What you should do: Make an exact copy, from the records below, of the lines from the line containing "contact@ansariaesthetics.com" to the line containing "you make a balanced", both lines included, excluding pictures.

[Records contained in a dataset]

**********

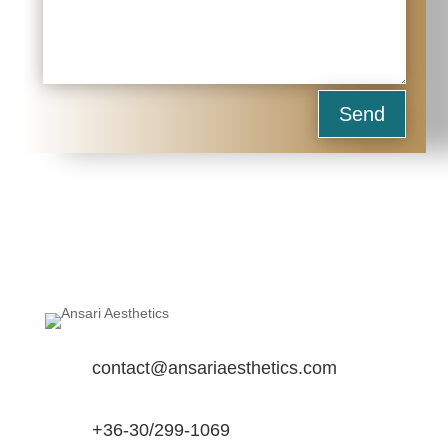
Send
contact@ansariaesthetics.com
+36-30/299-1069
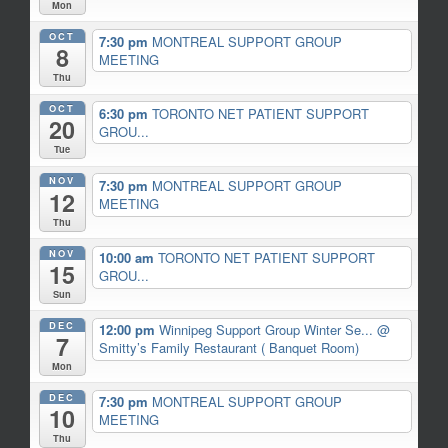
Mon
OCT
7:30 pm
MONTREAL SUPPORT GROUP
8
MEETING
Thu
OCT
6:30 pm
TORONTO NET PATIENT SUPPORT
20
GROU...
Tue
NOV
7:30 pm
MONTREAL SUPPORT GROUP
12
MEETING
Thu
NOV
10:00 am
TORONTO NET PATIENT SUPPORT
15
GROU...
Sun
DEC
12:00 pm
Winnipeg Support Group Winter Se...
@
7
Smitty’s Family Restaurant ( Banquet Room)
Mon
DEC
7:30 pm
MONTREAL SUPPORT GROUP
10
MEETING
Thu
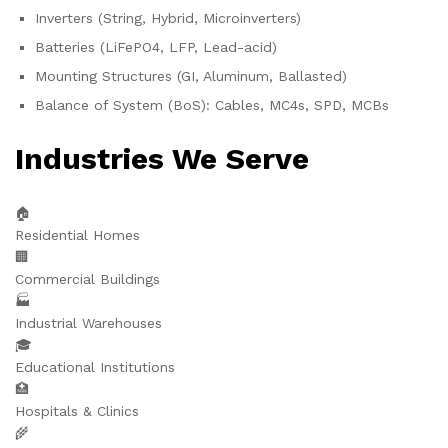
Inverters (String, Hybrid, Microinverters)
Batteries (LiFePO4, LFP, Lead-acid)
Mounting Structures (GI, Aluminum, Ballasted)
Balance of System (BoS): Cables, MC4s, SPD, MCBs
Industries We Serve
🏠
Residential Homes
🏢
Commercial Buildings
🏭
Industrial Warehouses
🎓
Educational Institutions
🏥
Hospitals & Clinics
🌾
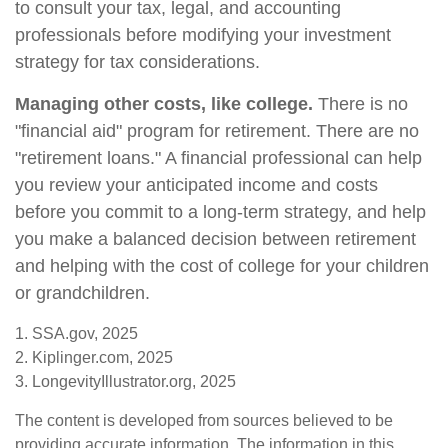
to consult your tax, legal, and accounting
professionals before modifying your investment
strategy for tax considerations.
Managing other costs, like college.
There is no
"financial aid" program for retirement. There are no
"retirement loans." A financial professional can help
you review your anticipated income and costs
before you commit to a long-term strategy, and help
you make a balanced decision between retirement
and helping with the cost of college for your children
or grandchildren.
1. SSA.gov, 2025
2. Kiplinger.com, 2025
3. LongevityIllustrator.org, 2025
The content is developed from sources believed to be
providing accurate information. The information in this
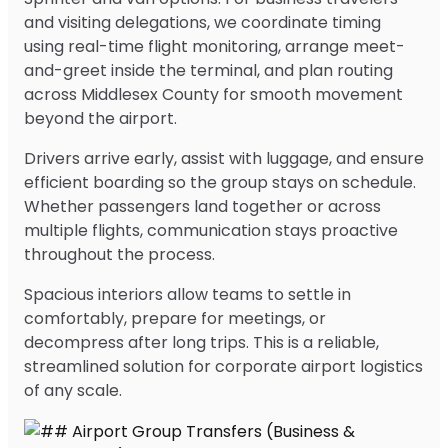
and visiting delegations, we coordinate timing
using real-time flight monitoring, arrange meet-
and-greet inside the terminal, and plan routing
across Middlesex County for smooth movement
beyond the airport.
Drivers arrive early, assist with luggage, and ensure
efficient boarding so the group stays on schedule.
Whether passengers land together or across
multiple flights, communication stays proactive
throughout the process.
Spacious interiors allow teams to settle in
comfortably, prepare for meetings, or
decompress after long trips. This is a reliable,
streamlined solution for corporate airport logistics
of any scale.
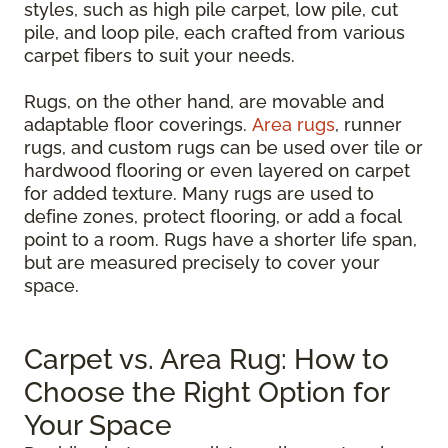
styles, such as high pile carpet, low pile, cut
pile, and loop pile, each crafted from various
carpet fibers to suit your needs.
Rugs, on the other hand, are movable and
adaptable floor coverings.
Area rugs
, runner
rugs, and custom rugs can be used over tile or
hardwood flooring or even layered on carpet
for added texture. Many rugs are used to
define zones, protect flooring, or add a focal
point to a room. Rugs have a shorter life span,
but are measured precisely to cover your
space.
Carpet vs. Area Rug: How to
Choose the Right Option for
Your Space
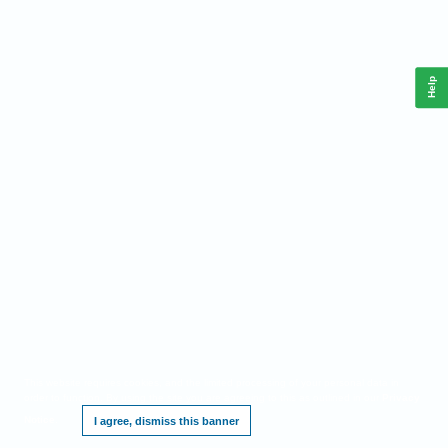
Help
This website requires cookies, and the limited processing of your personal data in
order to function. By using the site you are agreeing to this as outlined in our
Privacy
Notice
.
I agree, dismiss this banner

**********

Exercise output:
contact@ansariaesthetics.com
+36-30/299-1069
Mon
OCT
7:30 pm
MONTREAL SUPPORT GROUP
8
MEETING
Thu
OCT
6:30 pm
TORONTO NET PATIENT SUPPORT
20
GROU...
Tue
NOV
7:30 pm
MONTREAL SUPPORT GROUP
12
MEETING
Thu
NOV
10:00 am
TORONTO NET PATIENT SUPPORT
15
GROU...
Sun
DEC
12:00 pm
Winnipeg Support Group Winter Se...
@
7
Smitty’s Family Restaurant ( Banquet Room)
Mon
DEC
7:30 pm
MONTREAL SUPPORT GROUP
10
MEETING
Thu
Inverters (String, Hybrid, Microinverters)
Batteries (LiFePO4, LFP, Lead-acid)
Mounting Structures (GI, Aluminum, Ballasted)
Balance of System (BoS): Cables, MC4s, SPD, MCBs
Industries We Serve
🏠
Residential Homes
🏢
Commercial Buildings
🏭
Industrial Warehouses
🎓
Educational Institutions
🏥
Hospitals & Clinics
🌾
to consult your tax, legal, and accounting
professionals before modifying your investment
strategy for tax considerations.
Managing other costs, like college.
There is no
"financial aid" program for retirement. There are no
"retirement loans." A financial professional can help
you review your anticipated income and costs
before you commit to a long-term strategy, and help
you make a balanced decision between retirement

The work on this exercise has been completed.